I didn't want to put slimer pictures on SS's warmwater thread, so I figured I'd start my own over here. The bug in the middle of the first picture basically says it all.



Since some dude in the stream access thread was concerned that stream access advocates couldn't catch any fish, I figured I'd post a sampling from today to insure him that we can indeed catch plenty of fish anywhere and our advocacy is based on other reasons. ;-)

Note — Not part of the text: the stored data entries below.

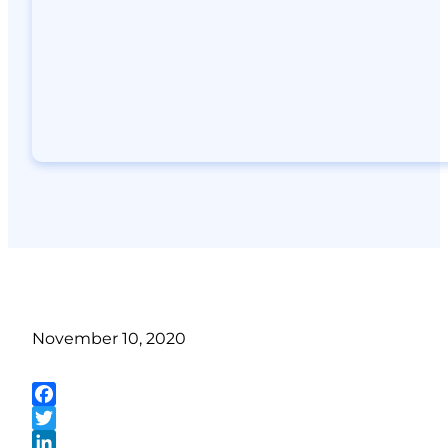
November 10, 2020
Facebook
Twitter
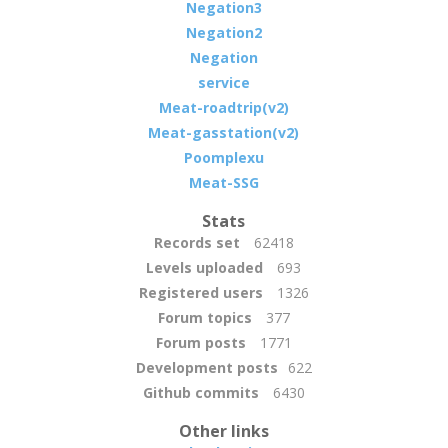
Negation3
Negation2
Negation
service
Meat-roadtrip(v2)
Meat-gasstation(v2)
Poomplexu
Meat-SSG
Stats
Records set
62418
Levels uploaded
693
Registered users
1326
Forum topics
377
Forum posts
1771
Development posts
622
Github commits
6430
Other links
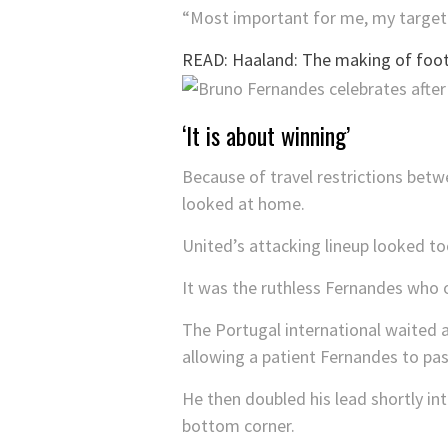
“Most important for me, my target i
READ: Haaland: The making of footb
‘It is about winning’
Because of travel restrictions betwe
looked at home.
United’s attacking lineup looked to
It was the ruthless Fernandes who 
The Portugal international waited a
allowing a patient Fernandes to pas
He then doubled his lead shortly in
bottom corner.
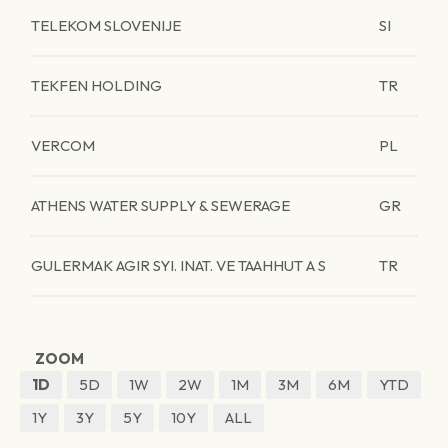
TELEKOM SLOVENIJE
SI
TEKFEN HOLDING
TR
VERCOM
PL
ATHENS WATER SUPPLY & SEWERAGE
GR
GULERMAK AGIR SYI. INAT. VE TAAHHUT A S
TR
ZOOM
1D
5D
1W
2W
1M
3M
6M
YTD
1Y
3Y
5Y
10Y
ALL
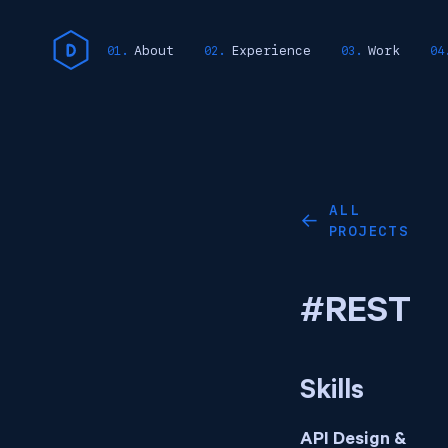
About
Experience
Work
ALL
←
PROJECTS
#REST
Skills
API Design &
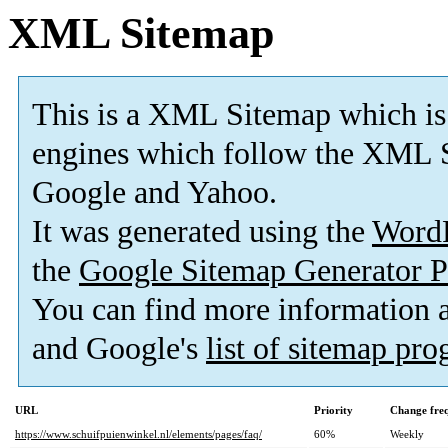
XML Sitemap
This is a XML Sitemap which is
engines which follow the XML S
Google and Yahoo.
It was generated using the
Word
the
Google Sitemap Generator P
You can find more information
and Google's
list of sitemap pr
URL
Priority
Change fre
https://www.schuifpuienwinkel.nl/elements/pages/faq/
60%
Weekly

Even though the softwater season has now begun, I still hope to get one or two ice fishing trips in, if time allows. What is wrong with me? :noidea:


----------



## trout bum (Oct 5, 2010)

SA advocates can't catch fish? I'm gonna have to go read that one. Nice fish and bugs!


----------



## GaryFish (Sep 7, 2007)

Might just be the best fish pictures you've posted! Not a bobber in any of them! 

I LOVE the color on that first rainbow. Thanks for sharing these! Very cool!


----------



## Springville Shooter (Oct 15, 2010)

Heck, you can put pics like those on any thread of mine anytime. Fantastic fish! I was fishing a river up north today and the hatch was unbelievable. Early spring fishing is like a new life-breath for me at the end of winter.---------SS


----------



## Fishracer (Mar 2, 2009)

Nice fish! Just curious as i dont fly fish, but have heard a lot about bugs on these forms. What kind of bug is that? Midge? BWO? I have seen them out fishing before.


----------



## Catherder (Aug 2, 2008)

Fishracer said:


> Nice fish! Just curious as i dont fly fish, but have heard a lot about bugs on these forms. What kind of bug is that? Midge? BWO? I have seen them out fishing before.


The bug in the center is a blue wing olive mayfly. The one on the rock in the upper left corner is a midge.


----------



## Fishracer (Mar 2, 2009)

Catherder said:


> The bug in the center is a blue wing olive mayfly. The one on the rock in the upper left corner is a midge.


Thank you


----------